If your using a drill for the first time, practice first on a plastic practice finger until you feel confident and then try it on yourself so you can experience what it feels like. There are 2 simple rules to follow when using a drill successfully:

  • Keep the drill moving. NEVER let the drill sit in one spot. The drill could cut through the product and damage the natural nail or it will create friction and the client nail will feel heat and be very uncomfortable. THE CLIENT SHOULD NEVER FEEL HEAT FROM THE DRILL. If a client has to pull her hand away or expresses discomfort you are using the drill wrong! Having your nails done should be a enjoyable experience and should NEVER be painful. With nail salons on every corner you risk losing a client and receiving a bad reputation when you do not respect the comfort of your clients.
  • You need to see where the enhancement product is on the nail and where the natural nail is exposed. If you can't really tell what you should be drilling and hit the natural nail you can damage the nail. If you just skim the natural nail it can cause what is often called a “ring of fire” which can be seen as red rings and grooves on the natural nail. Worse case scenario you can file through the natural nail and a infection can form and cause permanent nail damage.
Hand filing is the preferred technique by many veteran technicians. Because of their perfected technique from years of practice they do not need to use a drill. Many clients seek technicians that do not use drills because of past negative experiences at the hands of an uneducated technician or the sound and vibration make them uncomfortable.
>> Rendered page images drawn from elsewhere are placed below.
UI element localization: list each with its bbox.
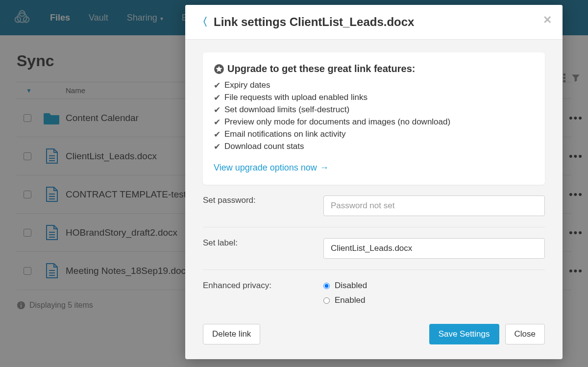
back-icon[interactable]: 〈 (197, 15, 208, 29)
label-label: Set label: (203, 238, 323, 248)
privacy-disabled-radio[interactable]: Disabled (323, 281, 367, 291)
save-settings-button[interactable]: Save Settings (429, 324, 499, 344)
upgrade-heading: Upgrade to get these great link features… (214, 63, 534, 74)
close-icon[interactable]: ✕ (543, 14, 552, 26)
check-icon: ✔ (214, 129, 220, 140)
upgrade-feature-item: ✔Preview only mode for documents and ima… (214, 117, 534, 127)
close-button[interactable]: Close (505, 324, 545, 344)
upgrade-feature-item: ✔Email notifications on link activity (214, 129, 534, 140)
password-input[interactable] (323, 196, 545, 216)
check-icon: ✔ (214, 80, 220, 91)
check-icon: ✔ (214, 117, 220, 127)
password-label: Set password: (203, 196, 323, 205)
check-icon: ✔ (214, 105, 220, 115)
upgrade-feature-item: ✔Expiry dates (214, 80, 534, 91)
star-icon (214, 64, 224, 74)
upgrade-card: Upgrade to get these great link features… (203, 52, 545, 185)
arrow-right-icon: → (320, 163, 329, 173)
check-icon: ✔ (214, 93, 220, 103)
upgrade-feature-item: ✔Set download limits (self-destruct) (214, 105, 534, 115)
check-icon: ✔ (214, 142, 220, 152)
modal-title: Link settings ClientList_Leads.docx (214, 15, 414, 29)
privacy-label: Enhanced privacy: (203, 281, 323, 291)
upgrade-feature-item: ✔File requests with upload enabled links (214, 93, 534, 103)
upgrade-feature-list: ✔Expiry dates✔File requests with upload … (214, 80, 534, 152)
delete-link-button[interactable]: Delete link (203, 324, 260, 344)
upgrade-feature-item: ✔Download count stats (214, 142, 534, 152)
upgrade-link[interactable]: View upgrade options now → (214, 163, 329, 173)
label-input[interactable] (323, 238, 545, 259)
modal-header: 〈 Link settings ClientList_Leads.docx ✕ (185, 5, 563, 40)
link-settings-modal: 〈 Link settings ClientList_Leads.docx ✕ … (185, 5, 563, 359)
privacy-enabled-radio[interactable]: Enabled (323, 295, 367, 305)
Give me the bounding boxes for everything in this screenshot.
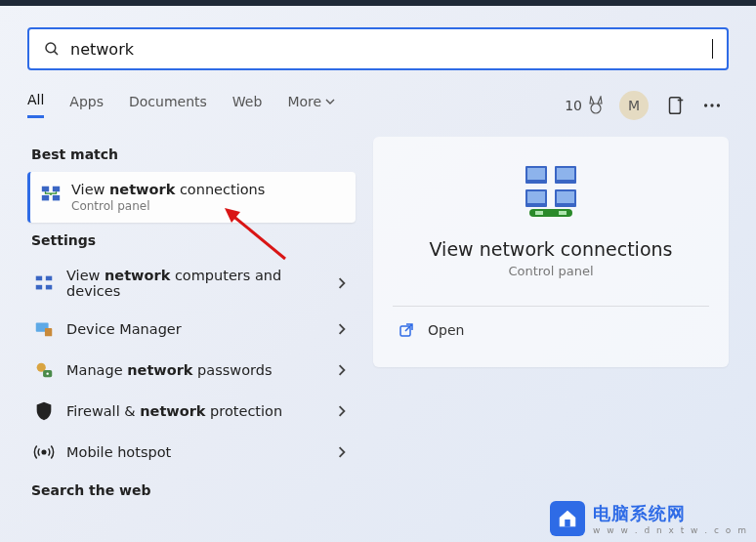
svg-point-4 (704, 104, 707, 106)
house-icon (557, 508, 578, 529)
user-avatar[interactable]: M (619, 91, 649, 120)
open-label: Open (428, 322, 464, 338)
item-text: Mobile hotspot (66, 444, 171, 460)
watermark-text-cn: 电脑系统网 (593, 502, 748, 525)
chevron-right-icon (336, 364, 348, 376)
hotspot-icon (33, 441, 55, 463)
section-settings: Settings (31, 232, 356, 248)
svg-point-19 (46, 372, 48, 374)
rewards-points[interactable]: 10 (565, 96, 604, 115)
header-right-controls: 10 M (565, 91, 723, 120)
search-icon (43, 40, 61, 58)
svg-point-5 (710, 104, 713, 106)
tab-documents[interactable]: Documents (129, 94, 207, 117)
detail-card: View network connections Control panel O… (373, 137, 729, 367)
svg-rect-7 (42, 187, 49, 192)
best-subtitle: Control panel (71, 199, 265, 213)
item-text-bold: network (127, 362, 192, 378)
credentials-icon (33, 359, 55, 381)
watermark-text-url: w w w . d n x t w . c o m (593, 525, 748, 535)
best-title-post: connections (175, 182, 265, 197)
svg-rect-12 (46, 276, 52, 281)
watermark: 电脑系统网 w w w . d n x t w . c o m (550, 501, 748, 536)
settings-item-firewall[interactable]: Firewall & network protection (27, 391, 356, 432)
settings-item-device-manager[interactable]: Device Manager (27, 309, 356, 350)
network-connections-icon (40, 184, 62, 205)
phone-link-icon[interactable] (664, 95, 686, 116)
svg-rect-30 (535, 211, 543, 215)
svg-rect-22 (527, 168, 545, 180)
svg-rect-31 (559, 211, 567, 215)
content-area: Best match View network connections Cont… (27, 137, 729, 508)
svg-rect-28 (557, 191, 574, 203)
device-manager-icon (33, 318, 55, 340)
svg-line-1 (54, 51, 58, 55)
detail-icon-wrap (393, 164, 709, 221)
svg-point-2 (591, 104, 601, 113)
medal-icon (588, 96, 604, 115)
detail-subtitle: Control panel (393, 264, 709, 278)
settings-item-network-passwords[interactable]: Manage network passwords (27, 350, 356, 391)
results-column: Best match View network connections Cont… (27, 137, 356, 508)
best-title-pre: View (71, 182, 109, 197)
svg-rect-13 (36, 285, 42, 290)
svg-rect-14 (46, 285, 52, 290)
svg-rect-26 (527, 191, 545, 203)
svg-rect-9 (42, 195, 49, 201)
watermark-logo (550, 501, 585, 536)
search-bar[interactable] (27, 27, 729, 70)
svg-rect-16 (45, 328, 52, 336)
chevron-right-icon (336, 323, 348, 335)
tab-web[interactable]: Web (232, 94, 263, 117)
filter-tabs: All Apps Documents Web More 10 M (27, 88, 729, 123)
open-icon (399, 322, 414, 338)
more-icon[interactable] (701, 95, 723, 116)
tab-more[interactable]: More (287, 94, 335, 117)
svg-rect-11 (36, 276, 42, 281)
best-title-bold: network (109, 182, 175, 197)
settings-item-network-devices[interactable]: View network computers and devices (27, 258, 356, 309)
svg-rect-24 (557, 168, 574, 180)
section-search-web: Search the web (31, 482, 356, 498)
tab-apps[interactable]: Apps (69, 94, 104, 117)
item-text-bold: network (140, 403, 205, 419)
item-text-post: protection (205, 403, 282, 419)
detail-column: View network connections Control panel O… (373, 137, 729, 508)
window-top-border (0, 0, 756, 6)
settings-item-mobile-hotspot[interactable]: Mobile hotspot (27, 432, 356, 473)
open-action[interactable]: Open (393, 307, 709, 354)
svg-rect-33 (565, 520, 570, 526)
text-caret (712, 39, 713, 59)
tab-more-label: More (287, 94, 321, 109)
best-match-result[interactable]: View network connections Control panel (27, 172, 356, 223)
chevron-right-icon (336, 446, 348, 458)
svg-rect-10 (53, 195, 60, 201)
tab-all[interactable]: All (27, 92, 44, 118)
points-value: 10 (565, 98, 582, 113)
svg-point-20 (42, 450, 46, 454)
section-best-match: Best match (31, 146, 356, 162)
chevron-right-icon (336, 405, 348, 417)
search-input[interactable] (70, 40, 712, 59)
item-text: Device Manager (66, 321, 182, 337)
search-panel: All Apps Documents Web More 10 M (10, 18, 746, 542)
item-text-bold: network (105, 268, 170, 283)
chevron-right-icon (336, 277, 348, 289)
chevron-down-icon (325, 97, 335, 106)
network-connections-large-icon (520, 164, 582, 221)
svg-point-6 (717, 104, 720, 106)
item-text: Firewall & (66, 403, 140, 419)
item-text: View (66, 268, 105, 283)
shield-icon (33, 400, 55, 422)
network-devices-icon (33, 272, 55, 294)
svg-rect-8 (53, 187, 60, 192)
detail-title: View network connections (393, 238, 709, 260)
best-match-text: View network connections Control panel (71, 182, 265, 213)
item-text: Manage (66, 362, 127, 378)
svg-point-0 (46, 43, 56, 53)
item-text-post: passwords (192, 362, 272, 378)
To be efficient in hand filing, it takes experience and discipline.

Rule #1: practice applying the acrylic smoothly and as perfect as possible using the technique found on this website. When you are ready to file follow this step-by-step guide to hand filing. The secret to hand filing is to do it the exact same way every single time. This will increase speed and produce a consistently shaped nail, and never go onto the next area until the area you are working on is finished. This will discourage the endless filing and the time consuming habit of bouncing from imperfection to imperfection.

After the Acrylic is Applied

  1. Carefully break away acrylic from the sidewalls.
  2. Consult with the client on nail length and shorten nail if needed.
  3. Consult with client on her preferred nail shape. Shape the nail, then hold up the nail for the client to see, ask her if you have the shape correct.
  4. File starting at the right sidewall around the cuticle and followed by the left sidewall.
  5. Blend and smooth product on the right side.
  6. Blend and smooth product on the left side.
  7. Taper free edge using straight strokes towards you or by filing left to right across the nail.
  8. Buff all file marks out using a block buffer or buffing file. Buffing should be done with the motion as if you were polishing a shoe. ALL visible file marks should be filed away.